Exercise:
Leaving out the pictures, restate each record below word for word.

Provided records: Begin

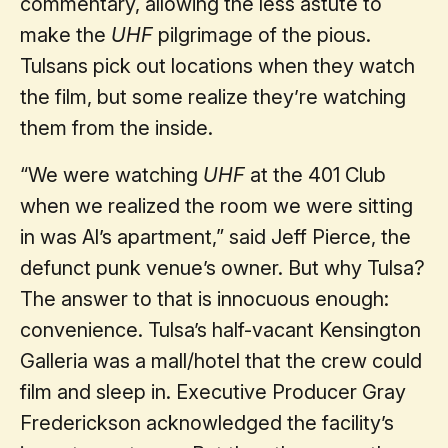
commentary, allowing the less astute to
make the
UHF
pilgrimage of the pious.
Tulsans pick out locations when they watch
the film, but some realize they’re watching
them from the inside.
“We were watching
UHF
at the 401 Club
when we realized the room we were sitting
in was Al’s apartment,” said Jeff Pierce, the
defunct punk venue’s owner. But why Tulsa?
The answer to that is innocuous enough:
convenience. Tulsa’s half-vacant Kensington
Galleria was a mall/hotel that the crew could
film and sleep in. Executive Producer Gray
Frederickson acknowledged the facility’s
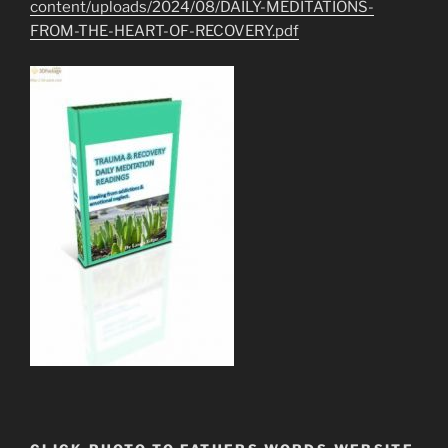
content/uploads/2024/08/DAILY-MEDITATIONS-
FROM-THE-HEART-OF-RECOVERY.pdf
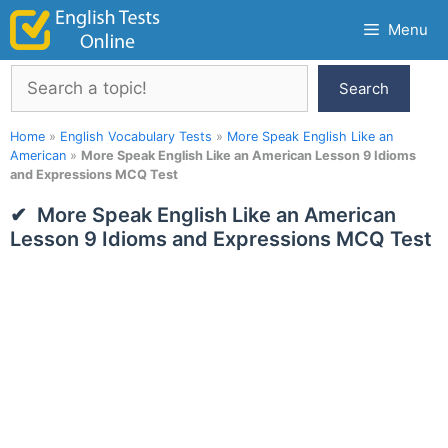
Skip
Menu
to
content
Search
Search
Home
»
English Vocabulary Tests
»
More Speak English Like an
American
»
More Speak English Like an American Lesson 9 Idioms
and Expressions MCQ Test
More Speak English Like an American
Lesson 9 Idioms and Expressions MCQ Test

Provided records: End

Answer for this exercise:
commentary, allowing the less astute to
make the
UHF
pilgrimage of the pious.
Tulsans pick out locations when they watch
the film, but some realize they’re watching
them from the inside.
“We were watching
UHF
at the 401 Club
when we realized the room we were sitting
in was Al’s apartment,” said Jeff Pierce, the
defunct punk venue’s owner. But why Tulsa?
The answer to that is innocuous enough:
convenience. Tulsa’s half-vacant Kensington
Galleria was a mall/hotel that the crew could
film and sleep in. Executive Producer Gray
Frederickson acknowledged the facility’s
content/uploads/2024/08/DAILY-MEDITATIONS-
FROM-THE-HEART-OF-RECOVERY.pdf
Skip
Menu
to
content
Search
Search
Home
»
English Vocabulary Tests
»
More Speak English Like an
American
»
More Speak English Like an American Lesson 9 Idioms
and Expressions MCQ Test
More Speak English Like an American
Lesson 9 Idioms and Expressions MCQ Test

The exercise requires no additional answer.